The string1 and (if given) string2 arguments define ordered sets of
characters, referred to below as set1 and set2. These sets are the
characters of the input that tr operates on. The --complement (-c)
option replaces set1 with its complement (all of the characters that are
not in set1).
SPECIFYING SETS OF CHARACTERS
The format of the string1 and string2 arguments resembles the format of
regular expressions; however, they are not regular expressions, only
lists of characters. Most characters simply represent themselves in
these strings, but the strings can contain the shorthands listed below,
for convenience. Some of them can be used only in string1 or string2, as
noted below.
Backslash excapes. A backslash followed by a character not listed below
causes an error message.
\a Control-G.
\b Control-H.
\f Control-L.
\n Control-J.
\r Control-M.
\t Control-I.
\v Control-K.
\ooo The character with the value given by ooo, which is 1 to 3 octal
digits.
\\ A backslash.
Ranges. The notation `m-n' expands to all of the characters from m
through n, in ascending order. m should collate before n; if it doesn't,
an error results.

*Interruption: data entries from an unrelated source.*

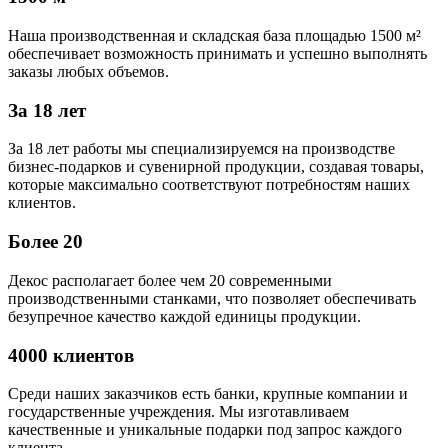
Наша производственная и складская база площадью 1500 м²
обеспечивает возможность принимать и успешно выполнять
заказы любых объемов.
За 18 лет
За 18 лет работы мы специализируемся на производстве
бизнес-подарков и сувенирной продукции, создавая товары,
которые максимально соответствуют потребностям наших
клиентов.
Более 20
Декос располагает более чем 20 современными
производственными станками, что позволяет обеспечивать
безупречное качество каждой единицы продукции.
4000 клиентов
Среди наших заказчиков есть банки, крупные компании и
государственные учреждения. Мы изготавливаем
качественные и уникальные подарки под запрос каждого
клиента.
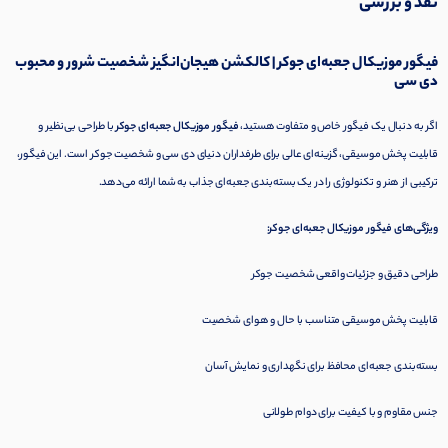
نقد و بررسی
فیگور موزیکال جعبه‌ای جوکر | کالکشن هیجان‌انگیز شخصیت شرور و محبوب
دی سی
اگر به دنبال یک فیگور خاص و متفاوت هستید،
فیگور موزیکال جعبه‌ای جوکر
با طراحی بی‌نظیر و
قابلیت پخش موسیقی، گزینه‌ای عالی برای طرفداران دنیای دی سی و شخصیت جوکر است. این فیگور،
ترکیبی از هنر و تکنولوژی را در یک بسته‌بندی جعبه‌ای جذاب به شما ارائه می‌دهد.
ویژگی‌های فیگور موزیکال جعبه‌ای جوکر:
طراحی دقیق و جزئیات واقعی شخصیت جوکر
قابلیت پخش موسیقی متناسب با حال و هوای شخصیت
بسته‌بندی جعبه‌ای محافظ برای نگهداری و نمایش آسان
جنس مقاوم و با کیفیت برای دوام طولانی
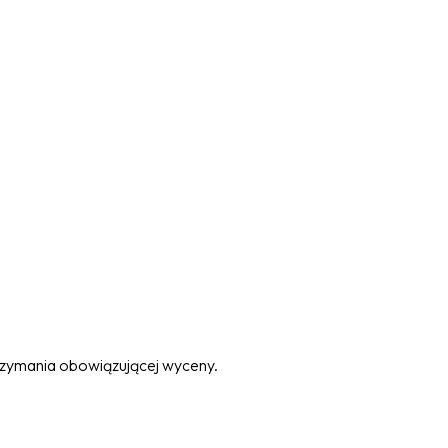
trzymania obowiązującej wyceny.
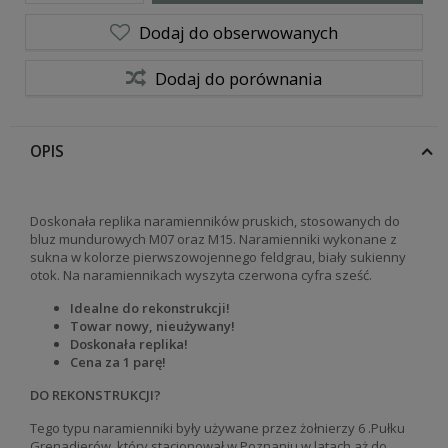
Dodaj do obserwowanych
Dodaj do porównania
OPIS
Doskonała replika naramienników pruskich, stosowanych do
bluz mundurowych M07 oraz M15. Naramienniki wykonane z
sukna w kolorze pierwszowojennego feldgrau, biały sukienny
otok. Na naramiennikach wyszyta czerwona cyfra sześć.
Idealne do rekonstrukcji!
Towar nowy, nieużywany!
Doskonała replika!
Cena za 1 parę!
DO REKONSTRUKCJI?
Tego typu naramienniki były używane przez żołnierzy 6 .Pułku
Grenadierów, który stacjonował w Poznaniu w latach aż do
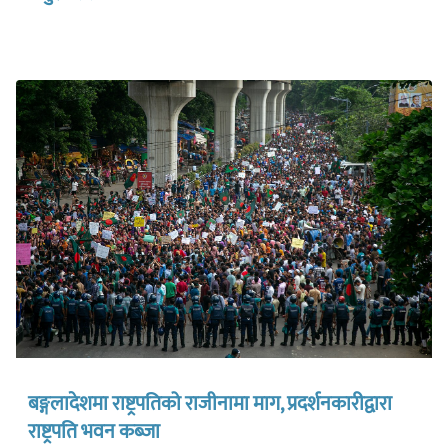
बङ्गलादेशमा राष्ट्रपतिको राजीनामा माग, प्रदर्शनकारीद्वारा
राष्ट्रपति भवन कब्जा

As an example, `0-9' is the same as `0123456789'.
Ranges can optionally be enclosed in square brackets, which has no effect
but is supported for compatibility with historical System V versions of
tr.
Repeated characters. The notation `[c*n]' in string2 expands to n copies
of character c. Thus, `[y*6]' is the same as `yyyyyy'. The notation
`[c*]' in string2 expands to as many copies of c as are needed to make
set2 as long as set1. If n begins with a 0, it is interpreted in octal,
otherwise in decimal.
Character classes. The notation `[:class-name:]' expands to all of the
characters in the (predefined) class named class-name. The characters
expand in no particular order, except for the `upper' and `lower'
classes, which expand in ascending order. When the --delete (-d) and
--squeeze-repeats (-s) options are both given, any character class can be
used in string2. Otherwise, only the character classes `lower' and
`upper' are accepted in string2, and then only if the corresponding
character class (`upper' and `lower', respectively) is specified in the
same relative position in string1. Doing this specifies case conversion.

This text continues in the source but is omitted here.